A man who grew breasts after taking an autism drug has been awarded an $8 million payout from Johnson & Johnson and Janssen Pharmaceuticals.
In the lawsuit, the companies were blamed for not providing the patient, Nicholas Murray, with an adequate warning about the possibility of the drug stimulating the growth of breast tissue.
Murray took Risperdal to help him sleep as a child - a side effect of his autism.
However, the companies are now challenging the payout, claiming that it is disproportionate to the $680,000 compensation which was initially awarded in 2015.
In a statement, J&J said: "The company is confident (the ruling) will be overturned and will be immediately moving to set aside this excessive and unfounded verdict."
When fighting the ruling, Johnson & Johnson claimed that they were prevented from giving "key evidence" on the labeling of the drug.
They continued: "This award for a single plaintiff stands in stark contrast with the initial $680,000 compensatory award and is a clear violation of due process."

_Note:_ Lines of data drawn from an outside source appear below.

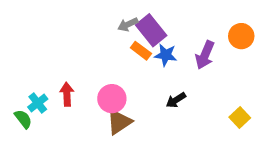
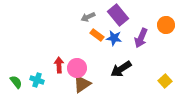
purple rectangle: (151, 30) -> (118, 15), moved
red arrow: (67, 94) -> (59, 65), moved
black arrow: (176, 100) -> (121, 69), size x1.5
cyan cross: (38, 103) -> (37, 80), moved, turned -32

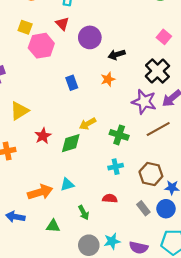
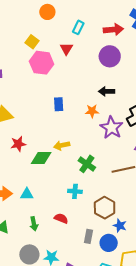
purple circle: (90, 37) -> (110, 56), moved
purple star: (144, 102) -> (111, 128), moved
gray rectangle: (143, 208) -> (88, 236), turned 32

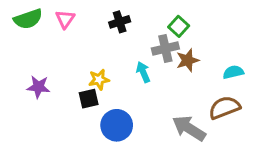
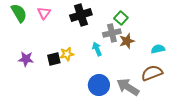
green semicircle: (28, 19) -> (19, 13), turned -102
black cross: (120, 22) -> (81, 15), size x1.5
black square: (89, 99) -> (54, 59), moved
blue circle: (117, 125) -> (99, 85), moved

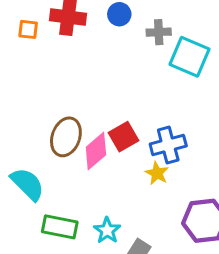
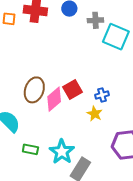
blue cross: (168, 145) -> (102, 95), size x0.6
green rectangle: (60, 227) -> (30, 149), size x0.7
cyan star: (107, 230) -> (62, 152), size x1.4

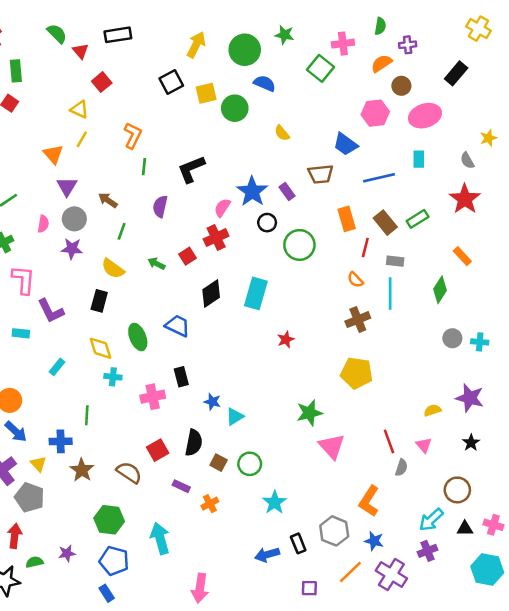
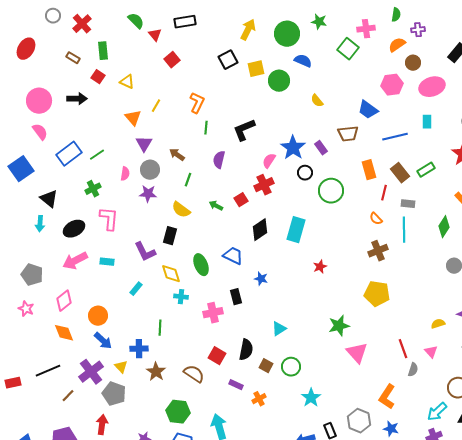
yellow triangle: (79, 109) -> (127, 82), moved
purple L-shape: (51, 311) -> (145, 252), moved
blue star: (212, 402) -> (261, 279), moved
red square: (158, 450) -> (217, 356), turned -30

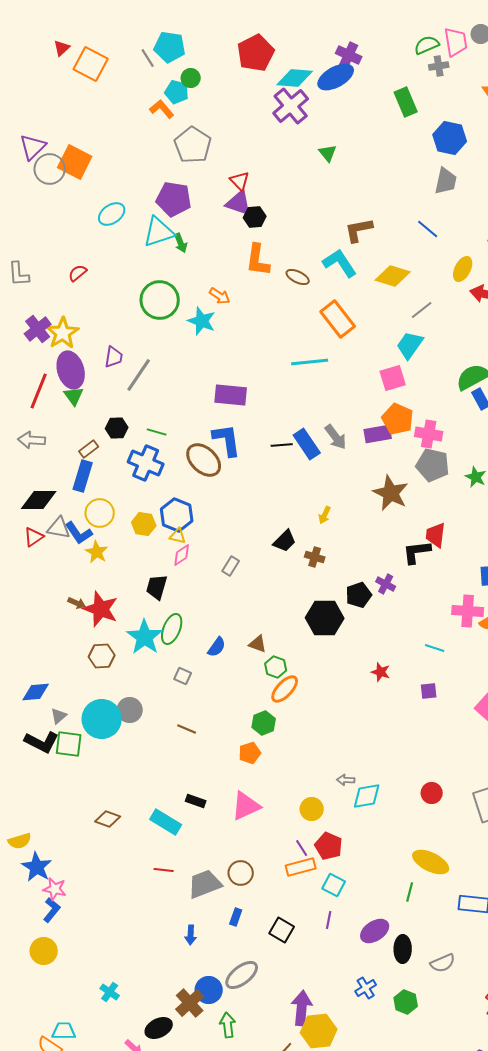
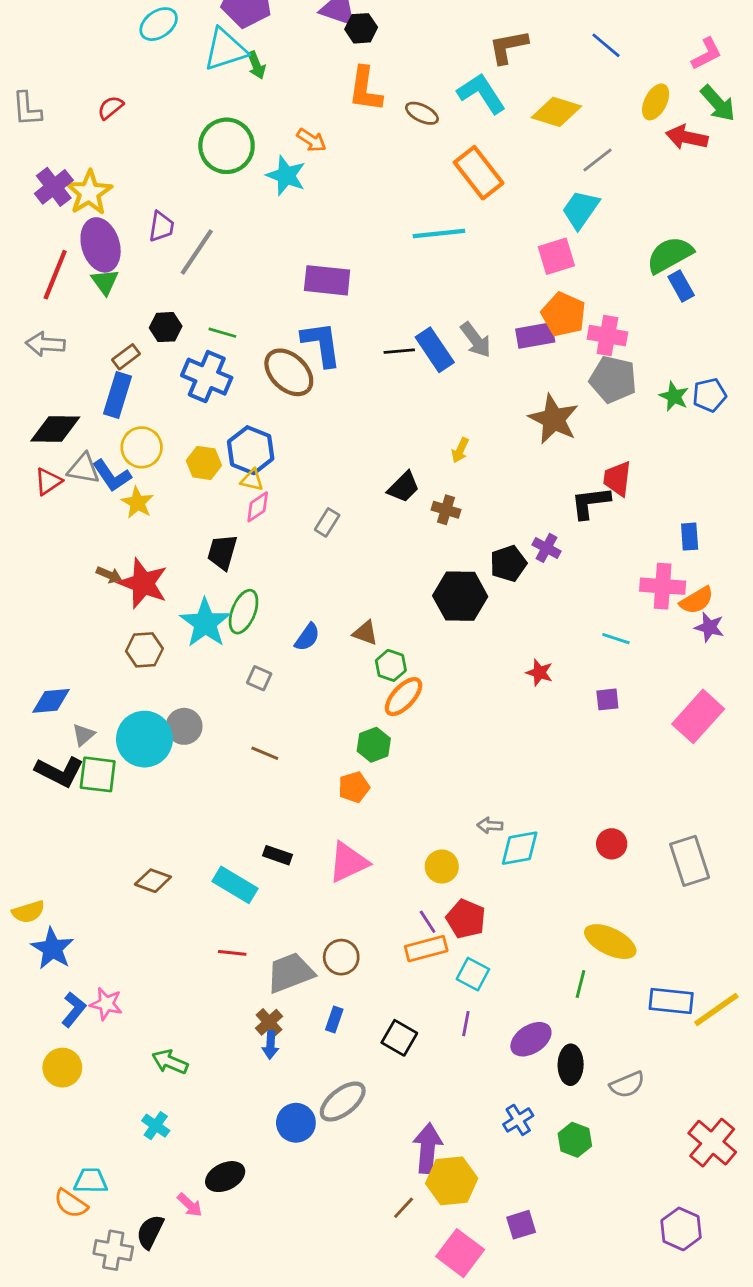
pink star: (55, 889) -> (106, 1004), moved
brown cross: (190, 1003) -> (269, 1022), moved, size x0.7
green arrow: (228, 1025) -> (170, 1062), moved, turned -60

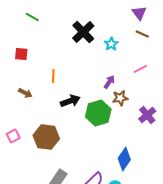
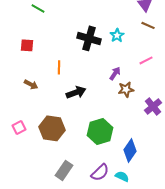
black cross: (83, 32) -> (89, 38), moved, turned -30
green hexagon: (98, 113) -> (100, 131), moved

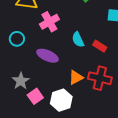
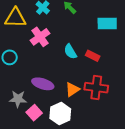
purple ellipse: (47, 56) -> (43, 84), moved
gray star: (21, 81) -> (18, 99), turned -30

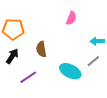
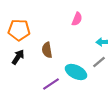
purple line: (28, 77) -> (51, 84), moved

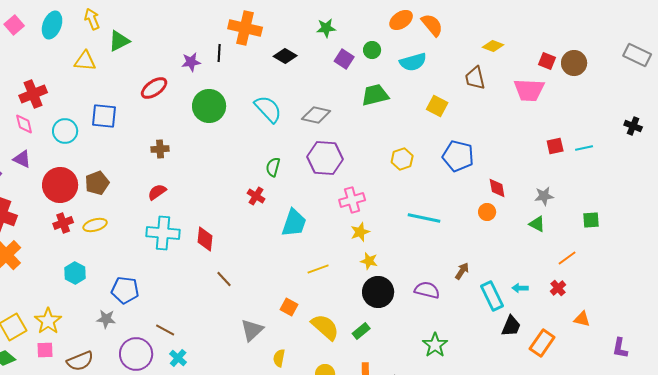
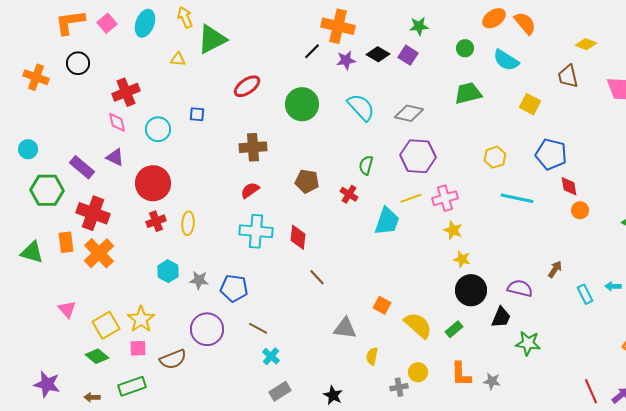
green triangle: (119, 41) -> (212, 39), size x1.4
black line: (219, 53) -> (312, 51), turned 42
purple square: (344, 59) -> (408, 55), moved
yellow triangle: (85, 61) -> (178, 59), size x0.7
purple star: (191, 62) -> (346, 60), moved
cyan semicircle: (413, 62) -> (506, 60), turned 48
blue square: (104, 116) -> (197, 114), size x0.6
brown cross: (160, 149) -> (253, 147), size x1.5
brown pentagon: (97, 183) -> (307, 181), moved, turned 30
red diamond: (497, 188) -> (569, 186), moved
cyan line: (424, 218) -> (517, 198), moved
yellow ellipse: (95, 225) -> (188, 223), turned -70
yellow star: (360, 232) -> (453, 230), turned -30
yellow line: (318, 269) -> (411, 198), moved
blue pentagon: (125, 290) -> (234, 288), moved
cyan rectangle: (492, 296) -> (585, 294), size x0.7
gray star: (106, 319) -> (199, 280), moved
black trapezoid: (511, 326) -> (501, 317), moved
gray triangle: (252, 330) -> (345, 328), turned 50
green star: (435, 345) -> (528, 343), turned -30
purple circle: (136, 354) -> (207, 329), moved

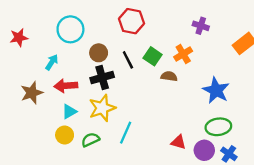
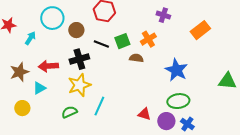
brown circle: (99, 53) -> (76, 30), moved
green square: (153, 56) -> (122, 41), turned 35
black line: (128, 60) -> (101, 44), turned -42
cyan arrow: (52, 62) -> (30, 38), moved
cyan triangle: (69, 112) -> (39, 88), moved
yellow circle: (65, 135) -> (22, 108), moved

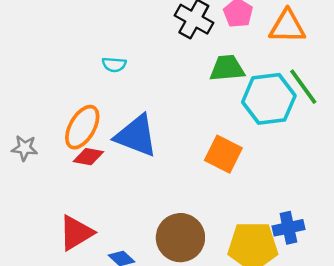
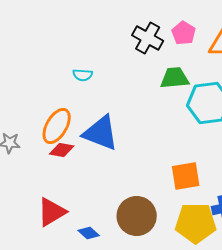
orange square: (223, 154) -> (186, 176), moved, turned -36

"[The] United States Supreme Court precedent dictates that punitive damages awards that are a double-digit multiplier of the compensatory award should be set aside."
"This jury, as have other juries in other litigations, once again imposed punitive damages on a corporation that valued profits over safety and profits over patients. Johnson & Johnson and Janssen chose billions over children," Murray's lawyers said in a statement.
This is not the only lawsuit currently in effect over the drug. Similar cases are also taking place in Pennsylvania, California, and Missouri.
Risperdal was approved by the US Food and Drug Administration in 1993 for adults and generated $737 million worth of sales in 2018.